A crise atual vinha em ritmo de sístole e diástole há meses, mas explodiu na segunda (29), quando a minoria sérvia do norte kosovar viu prefeituras da região serem ocupadas por oficiais da maioria albanesa do país. Isso porque os sérvios não participaram do pleito local, o que levou a protestos violentos.
Como a segurança no país largamente depende dos 4.000 integrantes da KFOR, a força da Otan na região, sobrou para o contingente húngaro e italiano: cerca de 30 feridos, alguns em estado grave, inclusive atingidos por tiros. Do lado sérvio, foram 50 vítimas, nenhuma morta até aqui.
Ato contínuo, o presidente da Sérvia, Aleksandar Vucic, colocou suas Forças Armadas em alerta máximo e exigiu que o governo de Pristina implemente um acordo mediado pela União Europeia em 2013 segundo o qual o norte de Kosovo, que faz fronteira com o país, tenha um status diferenciado para os sérvios locais -com garantias como cotas na administração.
Vucic já foi e voltou em posições de proximidade com o Ocidente, mas é largamente visto como um aliado de Putin, e a retórica do Kremlin é de apoio irrestrito aos seus irmãos eslavos da Europa.
Se tudo isso parece provinciano demais, é preciso voltar no tempo. Em 1999, após ver a Croácia e a Bósnia deixarem a antiga Iugoslávia em meio a um banho de sangue, a Otan resolveu colocar em prática o conceito algo ilusório de “intervenção humanitária” para encerrar os embates entre Belgrado e a maioria albanesa de Kosovo.
Lançou com isso um ataque inédito em sua história, àquela altura, contra um Estado soberano, que era a Iugoslávia. Já enfraquecido, o regime de Slobodan Milosevic aquiesceu, sob bombas ocidentais, e a KFOR tratou de ocupar a então província de Kosovo -que, em 2008, viraria um país independente, de forma limitada.
A Rússia, no auge da impotência dos anos de Boris Ieltsin e sob o impacto da crise de 1998, nada pôde fazer em favor de seus aliados em Belgrado. Os países alimentam laços culturais, linguísticos e religiosos, que se expressam de formas às vezes temerárias, como se viu nas Copas de 2018 na Rússia e de 2022, no Qatar.
Putin chegaria ao poder, primeiramente como premiê, dois meses depois do fim da guerra em Kosovo. Ele e seus aliados nunca perdoaram a Otan, denunciando o caráter expansionista da intervenção, que abriu a porta para que o território viesse a pleitear a entrada na União Europeia.

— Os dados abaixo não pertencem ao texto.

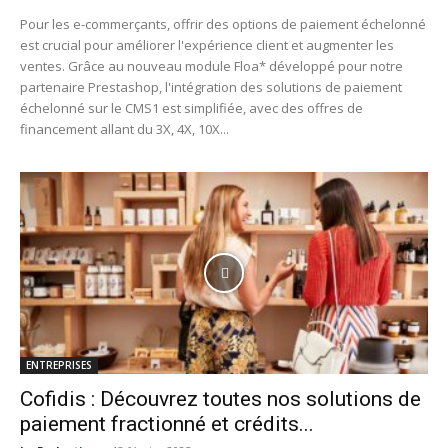
Pour les e-commerçants, offrir des options de paiement échelonné
est crucial pour améliorer l'expérience client et augmenter les
ventes. Grâce au nouveau module Floa* développé pour notre
partenaire Prestashop, l'intégration des solutions de paiement
échelonné sur le CMS1 est simplifiée, avec des offres de
financement allant du 3X, 4X, 10X...
ENTREPRISES
Cofidis : Découvrez toutes nos solutions de
paiement fractionné et crédits...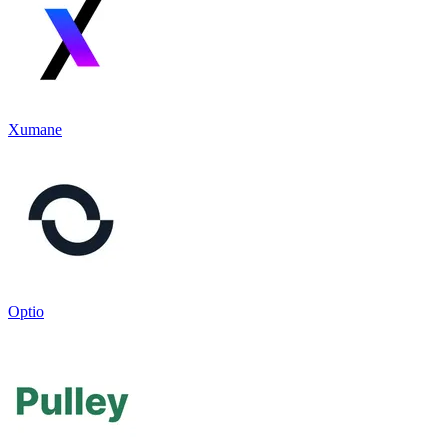
Xumane
Optio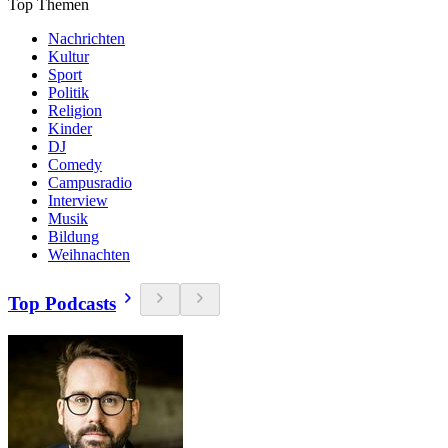
Top Themen
Nachrichten
Kultur
Sport
Politik
Religion
Kinder
DJ
Comedy
Campusradio
Interview
Musik
Bildung
Weihnachten
Top Podcasts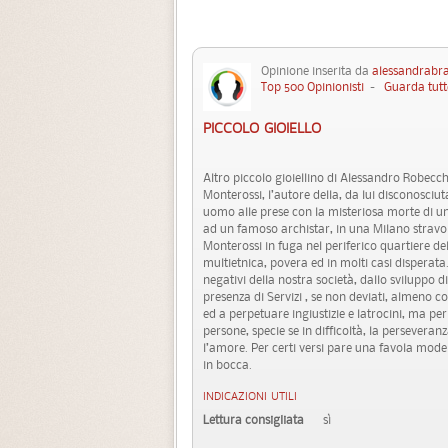
Opinione inserita da
alessandrabr
Top 500 Opinionisti
-
Guarda tutt
PICCOLO GIOIELLO
Altro piccolo gioiellino di Alessandro Robecc
Monterossi, l’autore della, da lui disconosciut
uomo alle prese con la misteriosa morte di 
ad un famoso archistar, in una Milano stravolt
Monterossi in fuga nel periferico quartiere d
multietnica, povera ed in molti casi disperat
negativi della nostra società, dallo sviluppo d
presenza di Servizi , se non deviati, almeno 
ed a perpetuare ingiustizie e latrocini, ma per 
persone, specie se in difficoltà, la perseveranz
l’amore. Per certi versi pare una favola mode
in bocca.
INDICAZIONI UTILI
Lettura consigliata
sì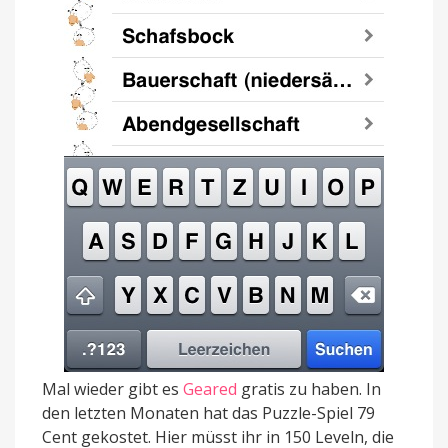
Mal wieder gibt es
Geared
gratis zu haben. In
den letzten Monaten hat das Puzzle-Spiel 79
Cent gekostet. Hier müsst ihr in 150 Leveln, die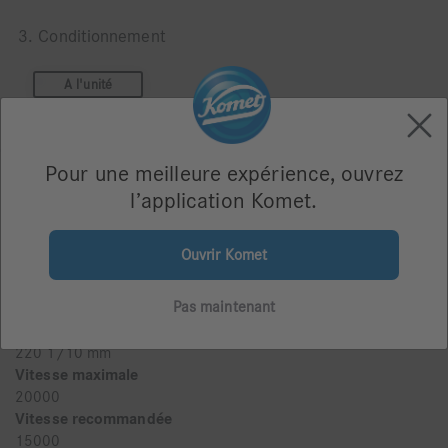
3. Conditionnement
A l'unité
Pour une meilleure expérience, ouvrez
l’application Komet.
Revêtement
Ouvrir Komet
3,0
Taille
Pas maintenant
220
Taille Ø
220 1/10 mm
Vitesse maximale
20000
Vitesse recommandée
15000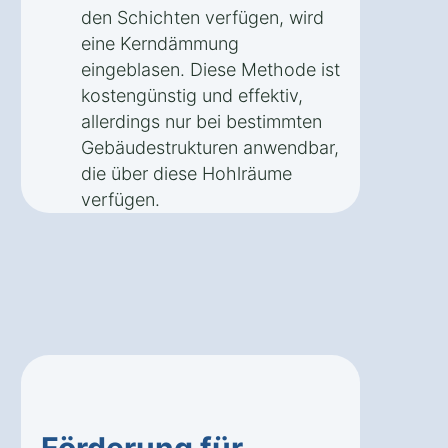
den Schichten verfügen, wird
eine Kerndämmung
eingeblasen. Diese Methode ist
kostengünstig und effektiv,
allerdings nur bei bestimmten
Gebäudestrukturen anwendbar,
die über diese Hohlräume
verfügen.
Förderung für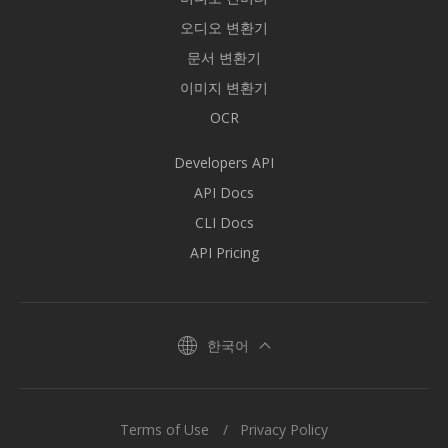
오디오 변환기
문서 변환기
이미지 변환기
OCR
Developers API
API Docs
CLI Docs
API Pricing
한국어
Terms of Use
Privacy Policy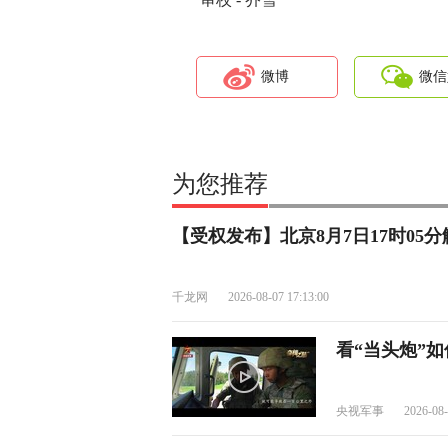
微博
微信
为您推荐
【受权发布】北京8月7日17时05
千龙网
2026-08-07 17:13:00
看“当头炮”
央视军事
2026-08-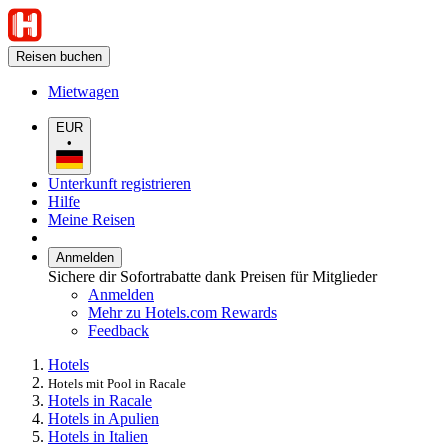
Reisen buchen
Mietwagen
EUR
•
Unterkunft registrieren
Hilfe
Meine Reisen
Anmelden
Sichere dir Sofortrabatte dank Preisen für Mitglieder
Anmelden
Mehr zu Hotels.com Rewards
Feedback
Hotels
Hotels mit Pool in Racale
Hotels in Racale
Hotels in Apulien
Hotels in Italien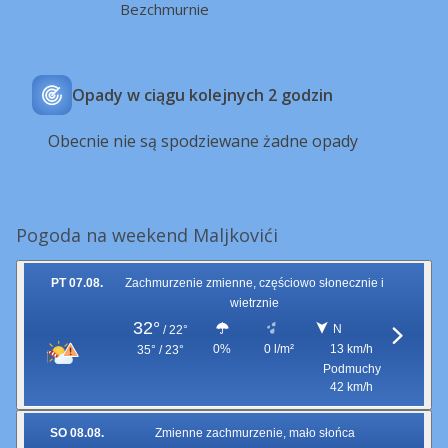
Bezchmurnie
Opady w ciągu kolejnych 2 godzin
Obecnie nie są spodziewane żadne opady
Pogoda na weekend Maljkovići
PT 07.08.
Zachmurzenie zmienne, częściowo słonecznie i
wietrznie
32°
N
/
22°
0%
0 l/m²
13 km/h
35° / 23°
Podmuchy
42 km/h
SO 08.08.
Zmienne zachmurzenie, mało słońca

Do lado albanês, 90% dos 1,9 milhão de kosovares, a visão era outra: Belgrado estava disposta a empregar os métodos de limpeza étnica que apoiou nas guerras civis em seus antigos territórios. O risco parecia evidente, e o Ocidente não queria voltar a ser acusado de deixar massacres correrem soltos -matando no processo mil militares iugoslavos e talvez o dobro de civis.
Seja como for, Kosovo virou um fato consumado, com um grau baixo de interesse no Ocidente após sua independência. Com isso, o acordo de 2013 nunca foi objeto de pressão ativa por implementação, por exemplo. Agora, com Putin naquilo que chama de guerra por procuração com o Ocidente nos campos ucranianos, a grave confusão no norte do país joga a seu favor.
Com efeito, surgem relatos de que a União Europeia está pressionando o premiê kosovar, Albin Kurti, a tirar o pé do acelerador no embate e aceitar os termos do acordo de 2013. Tudo o que os europeus não precisam é de um conflito secundário em sua área direta de influência ou, pior, uma ação militar da Sérvia com apoio russo.
O Kremlin declarou seu apoio aos sérvios nesta quarta (31), e no mínimo Putin ganha palanque para sua versão da história. No máximo, pode ver a Otan enfrentar uma escalada militar sob sua direta responsabilidade.